The albatross made John very ill, and he retreated to the bathroom next to Monzano's suite. A very distressed Dr. von Koenigswald ran out of Monzano's bedroom hysterically demanding to know what the small container around Monzano's neck contained. Apparently, Monzano had eaten its contents and died, instantly turning into a solid statue. John entered the bedroom to see Monzano's rigid body, his eyes and lips covered in a blue-white frost. Immediately, John realized that Monzano must have swallowed ice-nine. Noting Bokonon's ironic statement that everything should be recorded so that human beings avoid making the same mistakes as their predecessors, John wrote that Monzano was the first man in the world to die of ice-nine. John then notes that Bokonon's ironic statement was actually an assertion that writing and reading history is a futile prospect, since men always did repeat the mistakes of their predecessors.
Bokonon's legend of humanity's creation is a cynical, playful metaphor for human folly. The mud that awoke alleviated its feelings of inferiority to God by feeling superior to the mud that did not awake. The myth reflects the tendency of people to mitigate their feelings of resentment, inferiority, and insecurity by wielding power over weaker, less fortunate people. Ironically, Felix created ice-nine as a solution to the problem of mud. Considering this in light of Bokonon's legend, his creation can be seen as the solution to humanity itself. This solution to humanity, however, was to kill it.

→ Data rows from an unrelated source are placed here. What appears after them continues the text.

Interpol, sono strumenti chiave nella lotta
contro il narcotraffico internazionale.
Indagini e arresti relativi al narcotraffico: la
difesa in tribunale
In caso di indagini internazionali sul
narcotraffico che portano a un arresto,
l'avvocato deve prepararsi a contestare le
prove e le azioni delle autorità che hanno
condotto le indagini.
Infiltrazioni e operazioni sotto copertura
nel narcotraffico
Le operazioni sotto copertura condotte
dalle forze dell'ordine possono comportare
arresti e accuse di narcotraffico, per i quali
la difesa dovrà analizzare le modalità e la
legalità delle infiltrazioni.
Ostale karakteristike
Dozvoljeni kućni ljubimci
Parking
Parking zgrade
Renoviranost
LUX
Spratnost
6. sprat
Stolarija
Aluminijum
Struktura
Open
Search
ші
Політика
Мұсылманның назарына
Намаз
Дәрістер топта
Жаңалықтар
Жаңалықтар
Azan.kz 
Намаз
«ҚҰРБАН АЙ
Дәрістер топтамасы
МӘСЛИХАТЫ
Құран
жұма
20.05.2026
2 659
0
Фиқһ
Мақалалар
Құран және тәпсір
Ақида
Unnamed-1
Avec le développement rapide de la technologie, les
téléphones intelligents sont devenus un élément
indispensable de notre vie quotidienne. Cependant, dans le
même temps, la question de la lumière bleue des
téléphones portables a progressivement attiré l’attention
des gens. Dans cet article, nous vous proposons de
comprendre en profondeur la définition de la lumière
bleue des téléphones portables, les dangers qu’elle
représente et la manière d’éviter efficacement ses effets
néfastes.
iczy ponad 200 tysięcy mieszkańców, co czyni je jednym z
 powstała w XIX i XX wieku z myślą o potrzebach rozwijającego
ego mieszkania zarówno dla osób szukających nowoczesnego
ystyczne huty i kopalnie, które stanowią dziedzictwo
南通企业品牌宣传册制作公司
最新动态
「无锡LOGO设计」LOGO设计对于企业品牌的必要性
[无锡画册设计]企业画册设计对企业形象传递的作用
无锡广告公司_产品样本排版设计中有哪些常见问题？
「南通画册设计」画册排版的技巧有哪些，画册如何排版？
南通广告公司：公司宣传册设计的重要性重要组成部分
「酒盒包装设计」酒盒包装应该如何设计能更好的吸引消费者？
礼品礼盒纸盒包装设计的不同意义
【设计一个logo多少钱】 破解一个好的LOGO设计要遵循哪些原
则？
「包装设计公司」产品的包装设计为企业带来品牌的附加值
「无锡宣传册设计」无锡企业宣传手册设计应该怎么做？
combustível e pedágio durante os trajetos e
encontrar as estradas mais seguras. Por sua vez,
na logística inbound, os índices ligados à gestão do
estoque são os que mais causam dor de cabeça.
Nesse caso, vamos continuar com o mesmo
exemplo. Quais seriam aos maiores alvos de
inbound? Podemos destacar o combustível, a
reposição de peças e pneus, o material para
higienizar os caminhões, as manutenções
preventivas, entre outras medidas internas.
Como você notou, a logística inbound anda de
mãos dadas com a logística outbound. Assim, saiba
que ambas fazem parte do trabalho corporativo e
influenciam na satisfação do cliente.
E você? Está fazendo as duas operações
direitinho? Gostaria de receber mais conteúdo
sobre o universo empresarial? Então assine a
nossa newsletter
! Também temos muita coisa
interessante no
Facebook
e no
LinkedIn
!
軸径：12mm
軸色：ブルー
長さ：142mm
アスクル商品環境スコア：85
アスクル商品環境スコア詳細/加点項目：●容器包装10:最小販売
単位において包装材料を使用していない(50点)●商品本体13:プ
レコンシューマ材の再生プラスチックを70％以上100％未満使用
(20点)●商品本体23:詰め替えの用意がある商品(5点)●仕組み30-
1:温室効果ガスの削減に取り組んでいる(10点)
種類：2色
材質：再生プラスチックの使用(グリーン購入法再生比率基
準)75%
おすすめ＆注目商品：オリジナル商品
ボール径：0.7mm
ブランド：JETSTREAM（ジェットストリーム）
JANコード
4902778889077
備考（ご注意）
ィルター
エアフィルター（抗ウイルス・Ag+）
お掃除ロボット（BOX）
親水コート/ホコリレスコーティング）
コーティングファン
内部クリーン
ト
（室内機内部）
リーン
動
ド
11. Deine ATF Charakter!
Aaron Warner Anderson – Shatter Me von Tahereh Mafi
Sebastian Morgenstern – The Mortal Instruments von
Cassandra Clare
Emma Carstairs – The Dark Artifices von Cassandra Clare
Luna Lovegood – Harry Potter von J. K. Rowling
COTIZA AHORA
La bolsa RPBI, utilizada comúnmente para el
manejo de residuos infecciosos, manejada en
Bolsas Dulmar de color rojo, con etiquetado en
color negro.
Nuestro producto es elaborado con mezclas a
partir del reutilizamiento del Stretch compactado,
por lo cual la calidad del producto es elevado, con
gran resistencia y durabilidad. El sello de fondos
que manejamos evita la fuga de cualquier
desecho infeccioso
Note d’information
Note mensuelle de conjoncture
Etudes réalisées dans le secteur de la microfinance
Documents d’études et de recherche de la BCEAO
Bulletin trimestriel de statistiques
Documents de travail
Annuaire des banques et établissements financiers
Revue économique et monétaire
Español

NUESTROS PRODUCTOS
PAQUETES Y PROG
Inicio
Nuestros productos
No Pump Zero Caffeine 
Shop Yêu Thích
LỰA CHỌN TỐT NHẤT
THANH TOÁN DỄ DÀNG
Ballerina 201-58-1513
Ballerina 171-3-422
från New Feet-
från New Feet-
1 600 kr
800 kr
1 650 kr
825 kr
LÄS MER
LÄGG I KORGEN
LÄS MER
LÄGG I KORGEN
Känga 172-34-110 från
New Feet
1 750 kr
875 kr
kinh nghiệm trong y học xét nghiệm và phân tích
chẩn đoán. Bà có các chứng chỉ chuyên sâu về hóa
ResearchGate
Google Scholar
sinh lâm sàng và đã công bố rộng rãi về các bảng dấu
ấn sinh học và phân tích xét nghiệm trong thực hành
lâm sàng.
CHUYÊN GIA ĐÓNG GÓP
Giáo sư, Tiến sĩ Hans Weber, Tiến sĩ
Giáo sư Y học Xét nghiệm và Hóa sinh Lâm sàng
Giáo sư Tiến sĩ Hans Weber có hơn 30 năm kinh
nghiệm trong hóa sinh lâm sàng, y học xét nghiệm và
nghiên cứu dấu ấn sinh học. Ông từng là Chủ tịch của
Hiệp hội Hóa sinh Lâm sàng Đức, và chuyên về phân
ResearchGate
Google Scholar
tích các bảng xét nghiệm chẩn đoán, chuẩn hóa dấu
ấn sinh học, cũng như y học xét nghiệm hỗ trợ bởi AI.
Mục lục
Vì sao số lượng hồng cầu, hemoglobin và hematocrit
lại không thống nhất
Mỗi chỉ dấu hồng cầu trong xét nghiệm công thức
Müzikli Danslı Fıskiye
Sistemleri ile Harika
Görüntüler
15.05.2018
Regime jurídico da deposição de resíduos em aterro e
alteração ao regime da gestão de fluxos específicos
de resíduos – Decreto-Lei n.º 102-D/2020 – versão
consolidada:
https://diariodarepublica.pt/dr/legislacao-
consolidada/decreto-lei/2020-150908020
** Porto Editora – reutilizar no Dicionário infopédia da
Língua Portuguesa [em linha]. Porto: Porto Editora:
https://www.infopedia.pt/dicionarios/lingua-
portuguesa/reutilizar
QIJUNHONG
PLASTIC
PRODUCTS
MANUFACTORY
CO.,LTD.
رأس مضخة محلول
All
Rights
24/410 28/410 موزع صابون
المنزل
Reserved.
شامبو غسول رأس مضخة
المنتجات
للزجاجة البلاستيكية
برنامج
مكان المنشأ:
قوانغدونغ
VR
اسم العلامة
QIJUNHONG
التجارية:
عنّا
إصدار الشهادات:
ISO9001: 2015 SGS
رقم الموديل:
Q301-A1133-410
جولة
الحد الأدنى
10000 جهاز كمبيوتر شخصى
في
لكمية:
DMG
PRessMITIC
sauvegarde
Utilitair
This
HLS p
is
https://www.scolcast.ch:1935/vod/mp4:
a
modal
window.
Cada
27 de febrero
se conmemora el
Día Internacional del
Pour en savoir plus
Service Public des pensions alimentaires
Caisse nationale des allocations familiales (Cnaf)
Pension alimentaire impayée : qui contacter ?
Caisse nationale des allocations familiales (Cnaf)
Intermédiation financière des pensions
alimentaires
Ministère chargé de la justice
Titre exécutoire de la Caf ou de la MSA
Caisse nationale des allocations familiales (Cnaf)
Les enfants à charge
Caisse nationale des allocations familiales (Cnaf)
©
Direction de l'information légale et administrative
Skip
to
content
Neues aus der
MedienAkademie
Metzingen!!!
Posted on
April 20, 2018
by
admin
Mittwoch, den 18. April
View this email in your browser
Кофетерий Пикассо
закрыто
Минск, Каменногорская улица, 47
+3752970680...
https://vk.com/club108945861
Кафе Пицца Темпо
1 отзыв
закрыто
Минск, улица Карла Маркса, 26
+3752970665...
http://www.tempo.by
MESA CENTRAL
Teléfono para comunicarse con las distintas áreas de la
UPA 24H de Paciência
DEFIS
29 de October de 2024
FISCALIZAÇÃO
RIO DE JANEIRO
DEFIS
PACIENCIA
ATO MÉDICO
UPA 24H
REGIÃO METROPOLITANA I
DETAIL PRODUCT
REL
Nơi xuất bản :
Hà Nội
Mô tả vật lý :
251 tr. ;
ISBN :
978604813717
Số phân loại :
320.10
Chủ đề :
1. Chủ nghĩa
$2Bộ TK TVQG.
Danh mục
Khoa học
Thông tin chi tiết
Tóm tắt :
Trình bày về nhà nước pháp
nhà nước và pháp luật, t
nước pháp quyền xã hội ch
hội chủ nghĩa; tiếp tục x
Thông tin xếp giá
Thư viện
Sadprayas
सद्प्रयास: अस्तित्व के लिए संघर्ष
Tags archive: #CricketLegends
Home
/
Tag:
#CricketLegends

John vainly assumed that his profession, writing, provided humanity with consolation, beauty, and truth. Ironically, he criticized scientists, like Asa Breed, for having the same irrational, stupid pride in their own professions. Unlike Bokonon, John did not acknowledge the essential absurdity of his beliefs. Bokononism recognizes and acknowledges ambiguity because dogmatic truth all too often becomes a bludgeon to wield against others. The illusion of a "true" rational or moral order, the inability to tolerate and accept ambiguity, is one of the major problems that Vonnegut perceives in the human character.
The effigies floating in the harbor simultaneously symbolize the threat of violence embedded in the human character and the pointlessness of that violence. Since the effigies float in the harbor on the day of the Hundred Martyrs, just as the martyrs themselves did just after the bombing of Pearl Harbor. Further, like those cardboard cutouts, the Martyrs were destroyed with no real hesitation and for no real reason: killed for wanting to fight tyranny, their country is exactly that. The floating effigies represent the "evil" of the world: the leaders of Communism and Fascism and the German Kaiser who began World War I to boot. The destruction of this concentrated evil is the main event of the Hundred Martyr festival. But, it is not evil that is poised to destroy the world. In fact, the very planes meant to destroy the world set off the accident that allows the "innocent" but powerful technology of ice-nine to transform the ambiguous flaws of the Hoenikkers and John into worldwide catastrophe: This is the way the world ends, not with a bang but a whimper.
The constant value invoked in the recording of history is its value to posterity, its ability to teach the present how to avoid the mistakes of the past. Vonnegut, through Bokonon, attacks even this accepted truth as delusion. The characters of Cat's Cradle knew the past, every single one of them had a profound connection to the atomic bomb, but none of them learned from it. They accept the truth taught to them with an easy acceptance, look at the fabric of history as they might ponder a game with a circular strand of string. But, where's the cat? Where's the cradle?